[What is needed]
Write out each entry below exactly. Do not include the images.

[Supplied records]
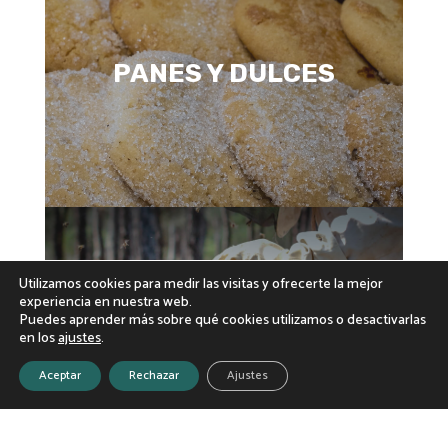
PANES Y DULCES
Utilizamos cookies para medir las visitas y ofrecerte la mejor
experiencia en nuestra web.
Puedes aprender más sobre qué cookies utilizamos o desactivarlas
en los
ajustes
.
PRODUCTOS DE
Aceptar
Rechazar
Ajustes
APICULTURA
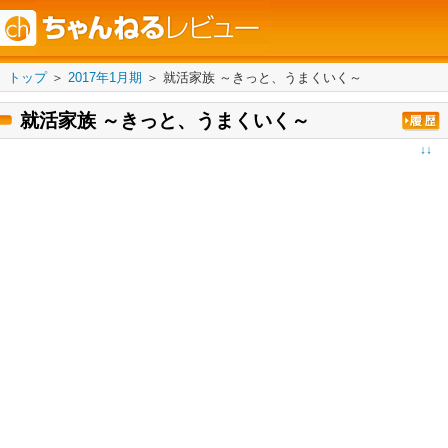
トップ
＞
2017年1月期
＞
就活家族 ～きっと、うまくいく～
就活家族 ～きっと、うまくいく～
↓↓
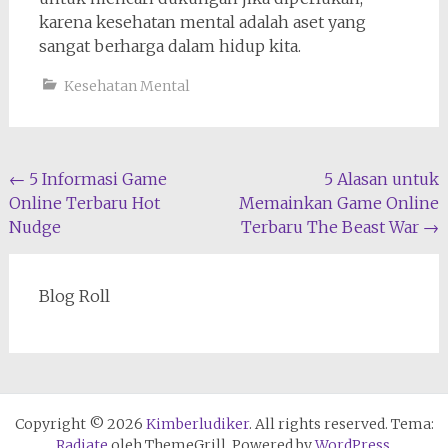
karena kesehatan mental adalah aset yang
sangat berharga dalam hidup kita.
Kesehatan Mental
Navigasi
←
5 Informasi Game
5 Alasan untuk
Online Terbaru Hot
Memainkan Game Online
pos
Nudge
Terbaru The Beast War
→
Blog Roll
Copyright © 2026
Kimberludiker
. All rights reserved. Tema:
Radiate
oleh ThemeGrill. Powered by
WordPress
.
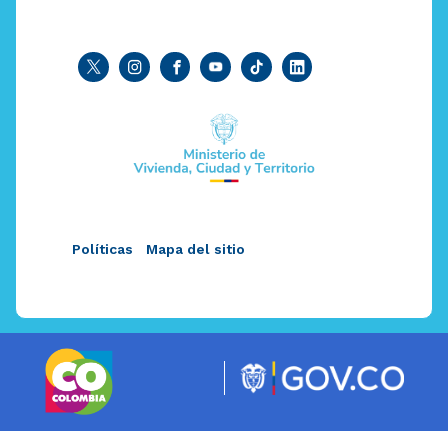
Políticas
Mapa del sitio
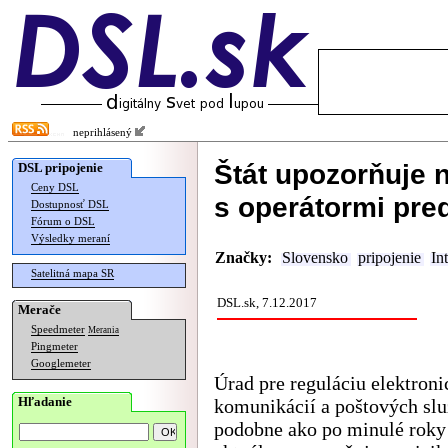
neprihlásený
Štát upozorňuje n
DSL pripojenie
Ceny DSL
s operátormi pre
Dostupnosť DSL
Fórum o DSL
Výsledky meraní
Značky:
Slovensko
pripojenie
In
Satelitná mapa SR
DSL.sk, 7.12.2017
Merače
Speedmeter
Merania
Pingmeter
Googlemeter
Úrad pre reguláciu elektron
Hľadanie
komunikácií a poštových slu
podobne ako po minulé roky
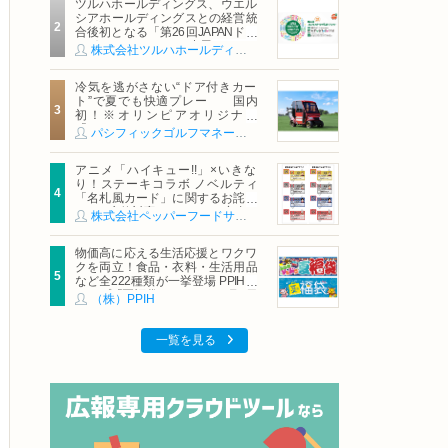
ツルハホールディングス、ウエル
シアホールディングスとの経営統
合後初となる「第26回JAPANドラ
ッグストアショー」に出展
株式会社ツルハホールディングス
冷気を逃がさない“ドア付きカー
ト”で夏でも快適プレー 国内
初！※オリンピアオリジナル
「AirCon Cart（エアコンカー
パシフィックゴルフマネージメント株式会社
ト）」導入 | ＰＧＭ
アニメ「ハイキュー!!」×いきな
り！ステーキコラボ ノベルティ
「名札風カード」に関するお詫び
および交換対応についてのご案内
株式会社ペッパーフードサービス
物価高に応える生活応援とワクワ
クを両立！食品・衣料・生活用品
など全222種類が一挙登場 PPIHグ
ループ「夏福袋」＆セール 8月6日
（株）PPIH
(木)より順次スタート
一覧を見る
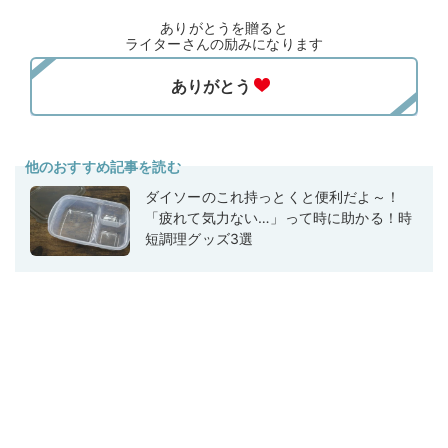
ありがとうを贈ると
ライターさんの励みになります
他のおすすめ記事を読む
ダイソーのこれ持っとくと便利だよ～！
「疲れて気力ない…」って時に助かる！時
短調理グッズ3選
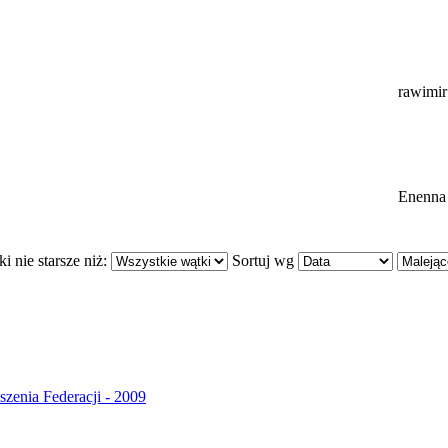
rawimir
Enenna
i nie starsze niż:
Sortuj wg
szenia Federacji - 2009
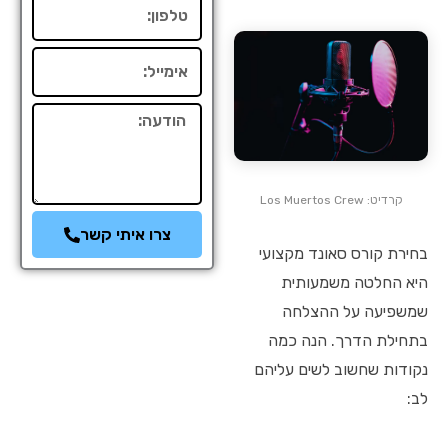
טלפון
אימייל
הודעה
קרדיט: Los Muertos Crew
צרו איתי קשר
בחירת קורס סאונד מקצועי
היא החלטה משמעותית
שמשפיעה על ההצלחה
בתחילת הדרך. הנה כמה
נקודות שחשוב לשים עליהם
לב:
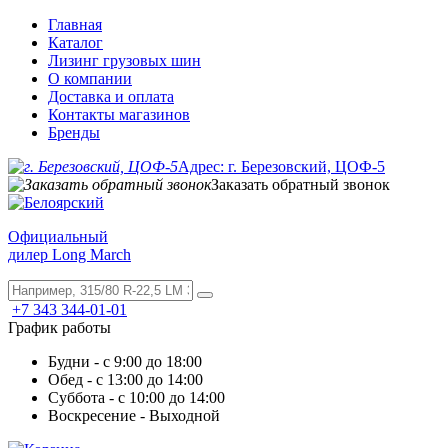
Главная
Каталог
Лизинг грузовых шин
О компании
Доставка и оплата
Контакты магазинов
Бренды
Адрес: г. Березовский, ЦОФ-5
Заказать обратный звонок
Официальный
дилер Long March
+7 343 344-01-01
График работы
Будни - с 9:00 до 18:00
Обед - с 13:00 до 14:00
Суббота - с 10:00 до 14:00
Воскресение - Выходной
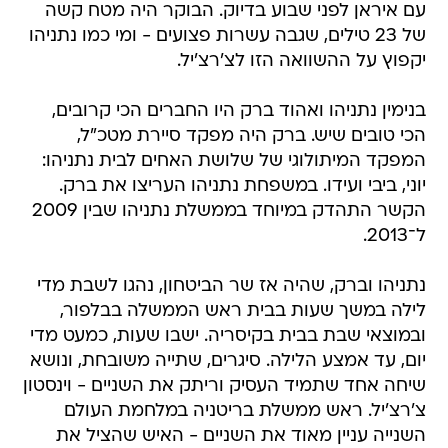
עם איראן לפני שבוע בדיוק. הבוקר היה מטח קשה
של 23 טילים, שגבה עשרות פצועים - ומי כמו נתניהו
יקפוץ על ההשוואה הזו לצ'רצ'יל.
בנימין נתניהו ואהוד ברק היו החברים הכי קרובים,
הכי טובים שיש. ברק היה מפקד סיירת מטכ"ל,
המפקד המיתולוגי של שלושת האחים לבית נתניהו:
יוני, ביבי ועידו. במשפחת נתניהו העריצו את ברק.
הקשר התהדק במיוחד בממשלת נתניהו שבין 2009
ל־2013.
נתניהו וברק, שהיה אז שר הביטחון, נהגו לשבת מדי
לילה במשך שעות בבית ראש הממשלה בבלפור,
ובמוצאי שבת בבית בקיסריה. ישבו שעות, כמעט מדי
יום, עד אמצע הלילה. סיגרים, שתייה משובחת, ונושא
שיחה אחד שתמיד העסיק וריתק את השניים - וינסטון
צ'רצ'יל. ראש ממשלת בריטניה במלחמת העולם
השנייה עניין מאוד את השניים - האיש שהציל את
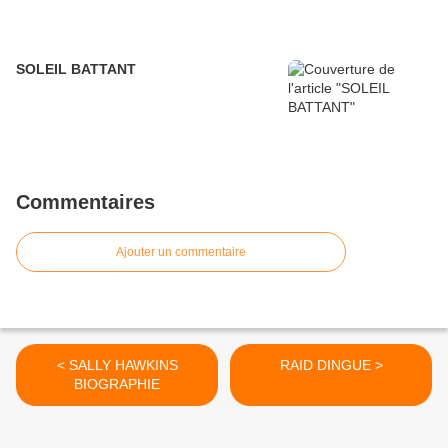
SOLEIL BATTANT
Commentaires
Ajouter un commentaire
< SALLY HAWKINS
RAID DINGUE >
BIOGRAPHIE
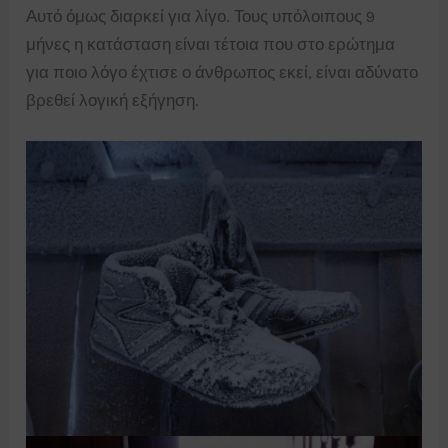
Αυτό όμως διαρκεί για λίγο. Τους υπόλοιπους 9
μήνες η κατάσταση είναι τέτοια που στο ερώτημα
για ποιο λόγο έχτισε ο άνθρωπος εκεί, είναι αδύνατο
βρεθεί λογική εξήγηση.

[Task result]
PANES Y DULCES
Utilizamos cookies para medir las visitas y ofrecerte la mejor
experiencia en nuestra web.
Puedes aprender más sobre qué cookies utilizamos o desactivarlas
en los
ajustes
.
PRODUCTOS DE
Aceptar
Rechazar
Ajustes
APICULTURA
トップ
＞
2017年1月期
＞
就活家族 ～きっと、うまくいく～
就活家族 ～きっと、うまくいく～
↓↓
karena kesehatan mental adalah aset yang
sangat berharga dalam hidup kita.
Kesehatan Mental
Navigasi
←
5 Informasi Game
5 Alasan untuk
Online Terbaru Hot
Memainkan Game Online
pos
Nudge
Terbaru The Beast War
→
Blog Roll
Copyright © 2026
Kimberludiker
. All rights reserved. Tema:
Radiate
oleh ThemeGrill. Powered by
WordPress
.
Políticas
Mapa del sitio
neprihlásený
Štát upozorňuje n
DSL pripojenie
Ceny DSL
s operátormi pre
Dostupnosť DSL
Fórum o DSL
Výsledky meraní
Značky:
Slovensko
pripojenie
In
Satelitná mapa SR
DSL.sk, 7.12.2017
Merače
Speedmeter
Merania
Pingmeter
Googlemeter
Úrad pre reguláciu elektron
Hľadanie
komunikácií a poštových slu
podobne ako po minulé roky
ツルハホールディングス、ウエル
シアホールディングスとの経営統
合後初となる「第26回JAPANドラ
ッグストアショー」に出展
株式会社ツルハホールディングス
冷気を逃がさない“ドア付きカー
ト”で夏でも快適プレー 国内
初！※オリンピアオリジナル
「AirCon Cart（エアコンカー
パシフィックゴルフマネージメント株式会社
ト）」導入 | ＰＧＭ
アニメ「ハイキュー!!」×いきな
り！ステーキコラボ ノベルティ
「名札風カード」に関するお詫び
および交換対応についてのご案内
株式会社ペッパーフードサービス
物価高に応える生活応援とワクワ
クを両立！食品・衣料・生活用品
など全222種類が一挙登場 PPIHグ
ループ「夏福袋」＆セール 8月6日
（株）PPIH
(木)より順次スタート
一覧を見る
ありがとうを贈ると
ライターさんの励みになります
他のおすすめ記事を読む
ダイソーのこれ持っとくと便利だよ～！
「疲れて気力ない…」って時に助かる！時
短調理グッズ3選
rawimir
Enenna
i nie starsze niż:
Sortuj wg
szenia Federacji - 2009
טלפון
אימייל
הודעה
קרדיט: Los Muertos Crew
צרו איתי קשר
בחירת קורס סאונד מקצועי
היא החלטה משמעותית
שמשפיעה על ההצלחה
בתחילת הדרך. הנה כמה
נקודות שחשוב לשים עליהם
לב:
Главная
Каталог
Лизинг грузовых шин
О компании
Доставка и оплата
Контакты магазинов
Бренды
Адрес: г. Березовский, ЦОФ-5
Заказать обратный звонок
Официальный
дилер Long March
+7 343 344-01-01
График работы
Будни - с 9:00 до 18:00
Обед - с 13:00 до 14:00
Суббота - с 10:00 до 14:00
Воскресение - Выходной
עם איראן לפני שבוע בדיוק. הבוקר היה מטח קשה
של 23 טילים, שגבה עשרות פצועים - ומי כמו נתניהו
יקפוץ על ההשוואה הזו לצ'רצ'יל.
בנימין נתניהו ואהוד ברק היו החברים הכי קרובים,
הכי טובים שיש. ברק היה מפקד סיירת מטכ"ל,
המפקד המיתולוגי של שלושת האחים לבית נתניהו:
יוני, ביבי ועידו. במשפחת נתניהו העריצו את ברק.
הקשר התהדק במיוחד בממשלת נתניהו שבין 2009
ל־2013.
נתניהו וברק, שהיה אז שר הביטחון, נהגו לשבת מדי
לילה במשך שעות בבית ראש הממשלה בבלפור,
ובמוצאי שבת בבית בקיסריה. ישבו שעות, כמעט מדי
יום, עד אמצע הלילה. סיגרים, שתייה משובחת, ונושא
שיחה אחד שתמיד העסיק וריתק את השניים - וינסטון
צ'רצ'יל. ראש ממשלת בריטניה במלחמת העולם
השנייה עניין מאוד את השניים - האיש שהציל את
SOLEIL BATTANT
Commentaires
Ajouter un commentaire
< SALLY HAWKINS
RAID DINGUE >
BIOGRAPHIE
Αυτό όμως διαρκεί για λίγο. Τους υπόλοιπους 9
μήνες η κατάσταση είναι τέτοια που στο ερώτημα
για ποιο λόγο έχτισε ο άνθρωπος εκεί, είναι αδύνατο
βρεθεί λογική εξήγηση.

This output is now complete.